Growing fruit and vegetables has become a cost-effective trend in parts of South Canterbury, particularly in Geraldine, which has adopted the Incredible Edibles initiative.
Incredible Edibles is a community garden project.
It allows residents or passers-by to help themselves to a small portion of the produce growing in a range of raised garden beds and pots throughout the town.
The concept had benefited people’s health and their bank balances, co-founder Rebecca Lees said.
Incredible Edibles was working well and had changed people’s attitudes towards gardening, with more people now growing their own vegetables at home.
She said just three runner bean seeds “will very easily” grow ample beans for a family.
“And there are plenty of families out there that can’t afford to buy beans.
“One of the positive benefits is you grow more than you would normally .. buy [at the supermarket].”
She said that as a result, people were getting more nutrients in their diet.

Alternative options .. People are exploring bulk buying to save on packaging costs, Bin Inn owner Shailesh Modi PHOTO: AL WILLIAMS

Bin Inn owner Shailesh Modi said there had been an increased interest in gluten-free and organic products.
“More and more people are turning to gluten-free and organic products because they are having health issues.
“We are seeing an increasing number of people with gluten intolerance.”
People were opting for bulk buying rather than spending on packaging, he said.
“With bulk buying they can choose how much they want.”
Nuts, dried fruits, cereals and grains had become popular choices, he said.
“Brew your alcohol has been growing, as people are finding it cheaper to make their own alcohol as opposed to buying it at the supermarket.”

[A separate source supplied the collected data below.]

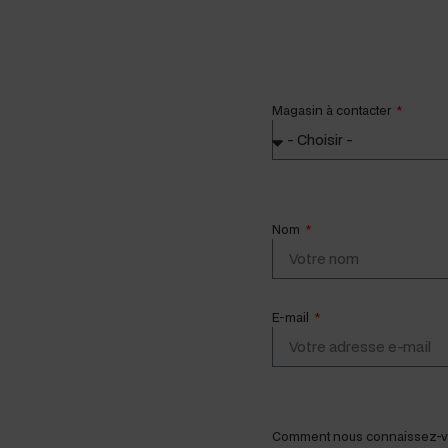
Mag­a­sin à contacter
Nom
E-mail
Com­ment nous connaissez-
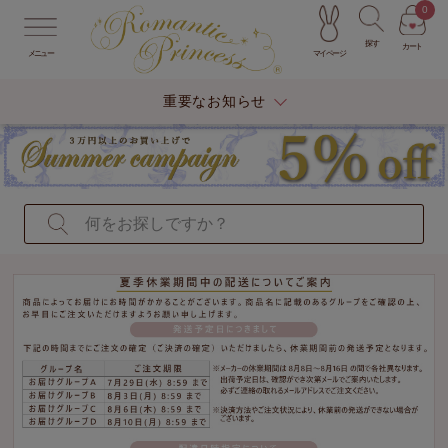
0
探す
カート
マイページ
メニュー
重要なお知らせ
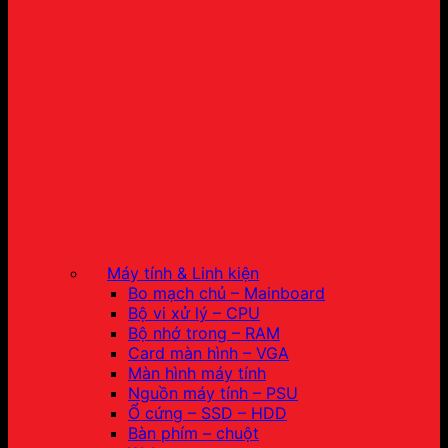
Máy tính & Linh kiện
Bo mạch chủ – Mainboard
Bộ vi xử lý – CPU
Bộ nhớ trong – RAM
Card màn hình – VGA
Màn hình máy tính
Nguồn máy tính – PSU
Ổ cứng – SSD – HDD
Bàn phím – chuột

Timaru fruit and vegetable shop Selwyn Street Produce owner Rick Haaima said he had noticed an increase in people shopping around for their food.
“That’s because of rising food prices – especially with carrots and apples.”
Food prices were always a topic of conversation among shoppers, he said.
“No matter what the price, people have something to say.”
Buying fruit and vegetables that were in season helped cut costs, he said.
“As we have local produce too, that keeps costs down.”